(Page-level text extractions)
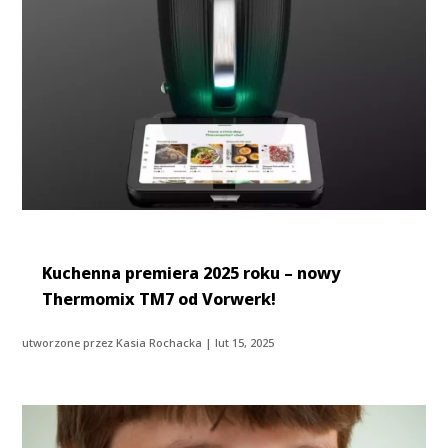
Kuchenna premiera 2025 roku – nowy
Thermomix TM7 od Vorwerk!
utworzone przez
Kasia Rochacka
|
lut 15, 2025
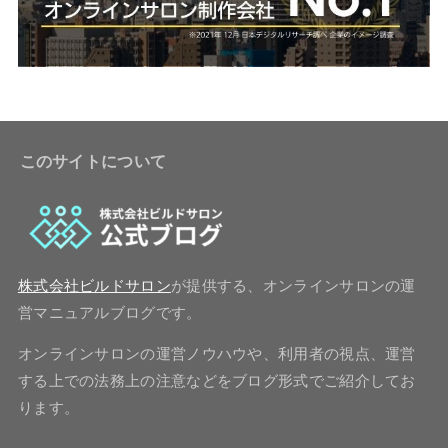
このサイトについて
株式会社ビルドサロン
が提供する、オンラインサロンの運
営マニュアルブログです。
オンラインサロンの運営ノウハウや、利用者の視点、運営
する上での法務上の注意などをブログ形式でご紹介してお
ります。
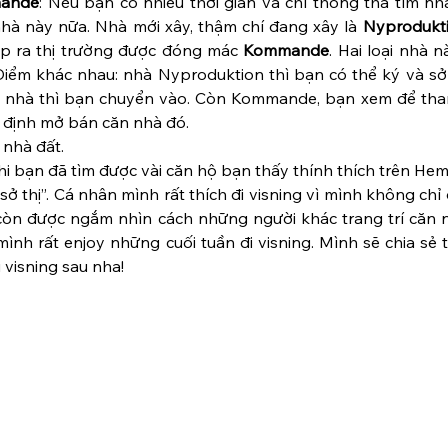
ande
: Nếu bạn có nhiều thời gian và chỉ thong thả tìm nh
hà này nữa. Nhà mới xây, thậm chí đang xây là 
Nyprodukt
ắp ra thị trường được đóng mác 
Kommande
. Hai loại nhà n
Điểm khác nhau: nhà Nyproduktion thì bạn có thể ký và sở 
o nhà thì bạn chuyển vào. Còn Kommande, bạn xem để tha
t định mở bán căn nhà đó.
 nhà đất.
hi bạn đã tìm được vài căn hộ bạn thấy thính thích trên Hemn
ở thị”. Cá nhân mình rất thích đi visning vì mình không chỉ
òn được ngắm nhìn cách những người khác trang trí căn n
mình rất enjoy những cuối tuần đi visning. Mình sẽ chia sẻ 
i visning sau nha!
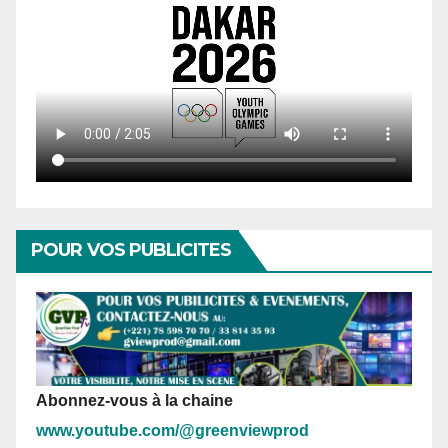
POUR VOS PUBLICITES
Abonnez-vous à la chaine
www.youtube.com/@greenviewprod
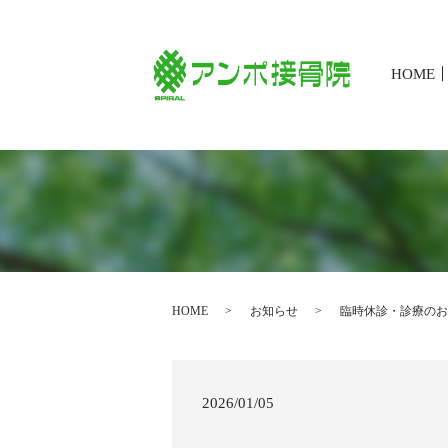
HOME
HOME
お知らせ
臨時休診・診療のお
2026/01/05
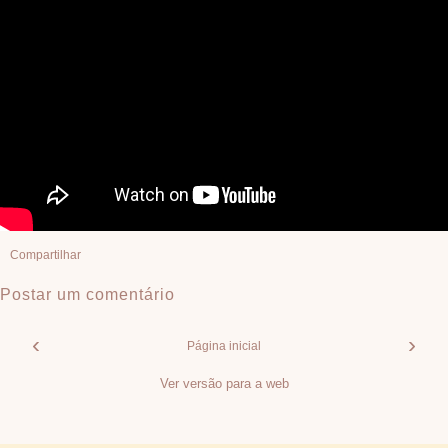
Compartilhar
Postar um comentário
‹
›
Página inicial
Ver versão para a web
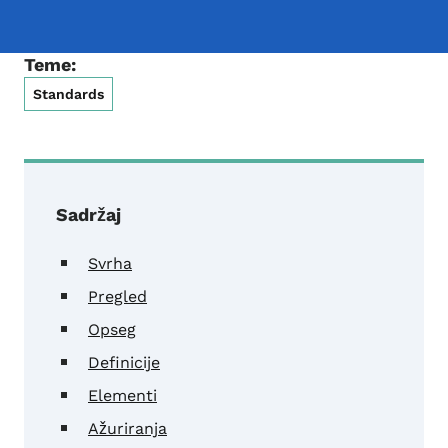
Teme:
Standards
Sadržaj
Svrha
Pregled
Opseg
Definicije
Elementi
Ažuriranja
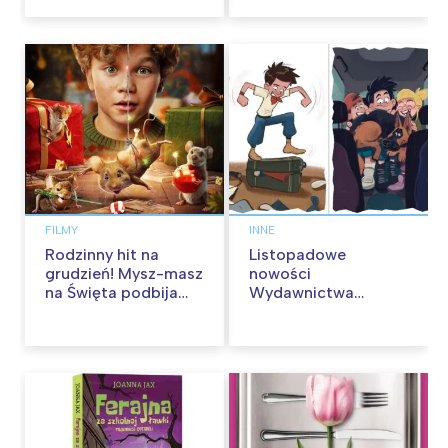
września
FILMY
INNE
Rodzinny hit na
Listopadowe
grudzień! Mysz-masz
nowości
na Święta podbija
Wydawnictwa
kina pełnią humoru i
Skarpa Warszawska.
przygód
Zaczytaj się jesienią!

* Assignment: Every line of the data above is to be set down word for word, with the pictures left out.

* Response to this task:
Kuchenna premiera 2025 roku – nowy
Thermomix TM7 od Vorwerk!
utworzone przez
Kasia Rochacka
|
lut 15, 2025
このサイトについて
株式会社ビルドサロン
が提供する、オンラインサロンの運
営マニュアルブログです。
オンラインサロンの運営ノウハウや、利用者の視点、運営
する上での法務上の注意などをブログ形式でご紹介してお
ります。
ande
: Nếu bạn có nhiều thời gian và chỉ thong thả tìm nh
hà này nữa. Nhà mới xây, thậm chí đang xây là 
Nyprodukt
ắp ra thị trường được đóng mác 
Kommande
. Hai loại nhà n
Điểm khác nhau: nhà Nyproduktion thì bạn có thể ký và sở 
o nhà thì bạn chuyển vào. Còn Kommande, bạn xem để tha
t định mở bán căn nhà đó.
 nhà đất.
hi bạn đã tìm được vài căn hộ bạn thấy thính thích trên Hemn
ở thị”. Cá nhân mình rất thích đi visning vì mình không chỉ
òn được ngắm nhìn cách những người khác trang trí căn n
mình rất enjoy những cuối tuần đi visning. Mình sẽ chia sẻ 
i visning sau nha!
POUR VOS PUBLICITES
Abonnez-vous à la chaine
www.youtube.com/@greenviewprod
HOME
HOME
お知らせ
臨時休診・診療のお
2026/01/05
Compartilhar
Postar um comentário
‹
›
Página inicial
Ver versão para a web
Teme:
Standards
Sadržaj
Svrha
Pregled
Opseg
Definicije
Elementi
Ažuriranja
września
FILMY
INNE
Rodzinny hit na
Listopadowe
grudzień! Mysz-masz
nowości
na Święta podbija
Wydawnictwa
kina pełnią humoru i
Skarpa Warszawska.
przygód
Zaczytaj się jesienią!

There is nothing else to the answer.